Your home to over 150,000 silly Facebook statuses! Find the perfect witty, silly, or downright funny status to share with your friends and family. Check in daily for fresh updates!
All women want is to have a relationship with an intelligent man. The only problem is, intelligent men donβt get into relationships.
Going to McDonalds for a salad is like going to a prostitute for a hug
Mrs Bieber.... WHY U NO USE CONDOM?
!f yhu T@k yk d!$, then dont talk to me.
A mouse trap, placed on top on of your alarm clock will prevent you from rolling over and going back to sleep.
There`s a word for people like you ... "leave"
The bouncer at the club calls me Kevin McAllister because I`m always going home alone
Am I the only one who thinks my body should have better things to do than make nipple hair?

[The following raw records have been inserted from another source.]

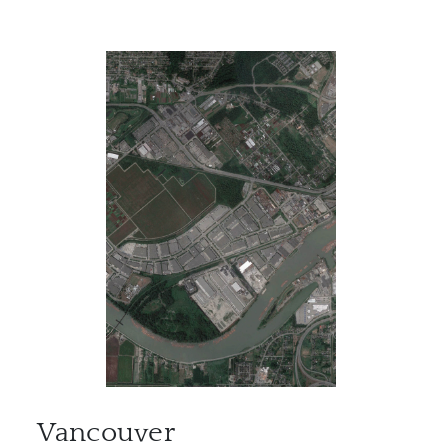
Vancouver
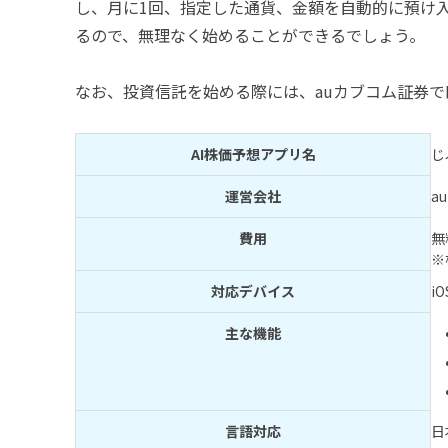
し、月に1回、指定した通貨、金額を自動的に預け入
るので、無理なく始めることができるでしょう。
なお、投資信託を始める際には、auカブコム証券
AI株価予想アプリ名
じ
運営会社
a
費用
無
※
対応デバイス
iO
主な機能
言語対応
日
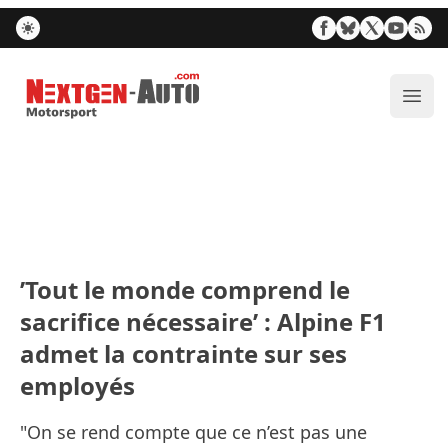
Nextgen-Auto.com
Ouvr
’Tout le monde comprend le
sacrifice nécessaire’ : Alpine F1
admet la contrainte sur ses
employés
"On se rend compte que ce n’est pas une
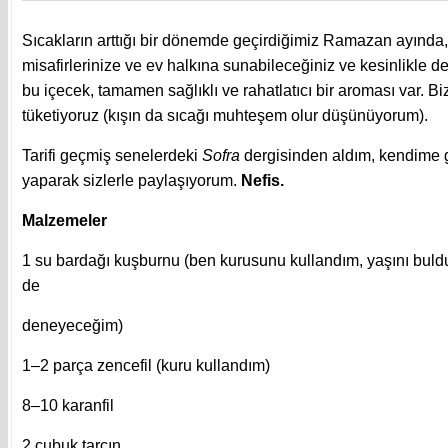
Sıcakların arttığı bir dönemde geçirdiğimiz Ramazan ayında, 
misafirlerinize ve ev halkına sunabileceğiniz ve kesinlikle
bu içecek, tamamen sağlıklı ve rahatlatıcı bir aroması var. Bi
tüketiyoruz (kışın da sıcağı muhteşem olur düşünüyorum).
Tarifi geçmiş senelerdeki
Sofra
dergisinden aldım, kendime g
yaparak sizlerle paylaşıyorum.
Nefis.
Malzemeler
1 su bardağı kuşburnu (ben kurusunu kullandım, yaşını bu
de
deneyeceğim)
1–2 parça zencefil (kuru kullandım)
8–10 karanfil
2 çubuk tarçın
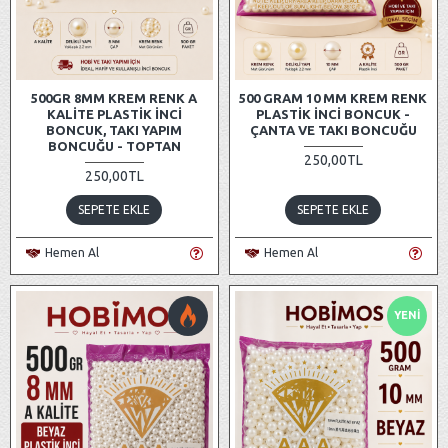
500GR 8MM KREM RENK A
500 GRAM 10 MM KREM RENK
KALITE PLASTIK İNCI
PLASTIK İNCI BONCUK -
BONCUK, TAKI YAPIM
ÇANTA VE TAKI BONCUĞU
BONCUĞU - TOPTAN
250,00TL
250,00TL
SEPETE EKLE
SEPETE EKLE
Hemen Al
Hemen Al
YENI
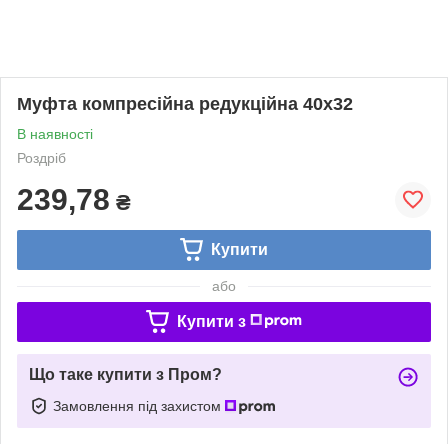
Муфта компресійна редукційна 40х32
В наявності
Роздріб
239,78
₴
Купити
або
Купити з
Що таке купити з Пром?
Замовлення під захистом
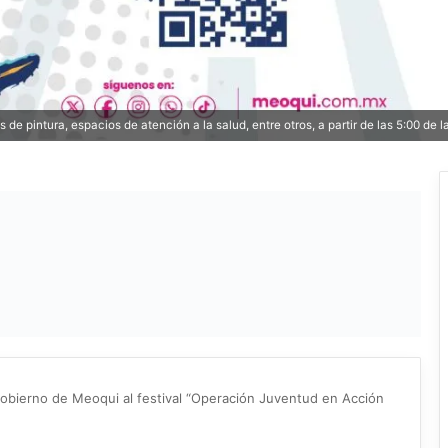
 de pintura, espacios de atención a la salud, entre otros, a partir de las 5:00 de
Gobierno de Meoqui al festival “Operación Juventud en Acción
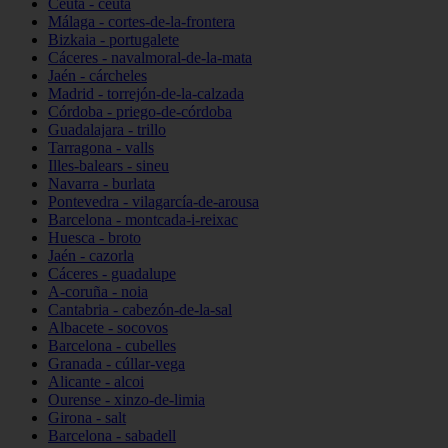
Ceuta - ceuta
Málaga - cortes-de-la-frontera
Bizkaia - portugalete
Cáceres - navalmoral-de-la-mata
Jaén - cárcheles
Madrid - torrejón-de-la-calzada
Córdoba - priego-de-córdoba
Guadalajara - trillo
Tarragona - valls
Illes-balears - sineu
Navarra - burlata
Pontevedra - vilagarcía-de-arousa
Barcelona - montcada-i-reixac
Huesca - broto
Jaén - cazorla
Cáceres - guadalupe
A-coruña - noia
Cantabria - cabezón-de-la-sal
Albacete - socovos
Barcelona - cubelles
Granada - cúllar-vega
Alicante - alcoi
Ourense - xinzo-de-limia
Girona - salt
Barcelona - sabadell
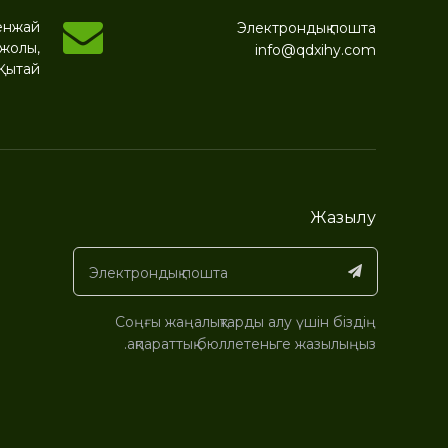
кенжай
Электрондық пошта
 жолы,
info@qdxihy.com
Қытай
Жазылу
Соңғы жаңалықтарды алу үшін біздің
ақпараттық бюллетеньге жазылыңыз.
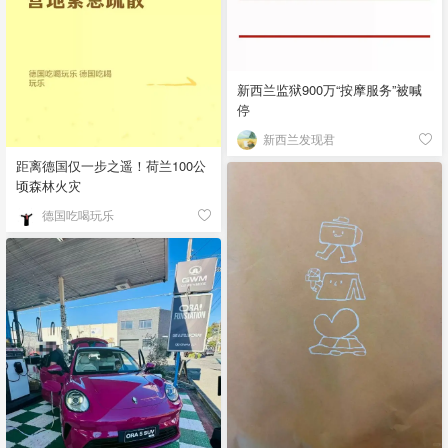
新西兰监狱900万“按摩服务”被喊
停
新西兰发现君
距离德国仅一步之遥！荷兰100公
顷森林火灾
德国吃喝玩乐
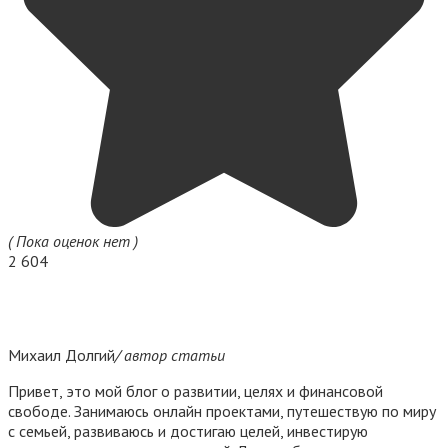
( Пока оценок нет )
2
604
Михаил Долгий
/ автор статьи
Привет, это мой блог о развитии, целях и финансовой
свободе. Занимаюсь онлайн проектами, путешествую по миру
с семьей, развиваюсь и достигаю целей, инвестирую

It`s just adorable how the Liquor Store cashier always wishes me a good week as if I won`t be back tomorrow.
Evening news is where they begin with βGood eveningβ, and then proceed to tell you why it isnβt.
Smiling gives you wrinkles. Resting bitch face keeps you pretty.
The push-up bra: the strangely acceptable female equivalent of a rolled up sock stuffed in men`s underwear.
I`m running out of reasons to call into work. Do you think "emergency circumcision" is a good excuse?
if your morning beverage isn`t half booze/half coffee, you`re doing Saturday wrong.
Probably the worst thing you can do to a person is leave them a voicemail.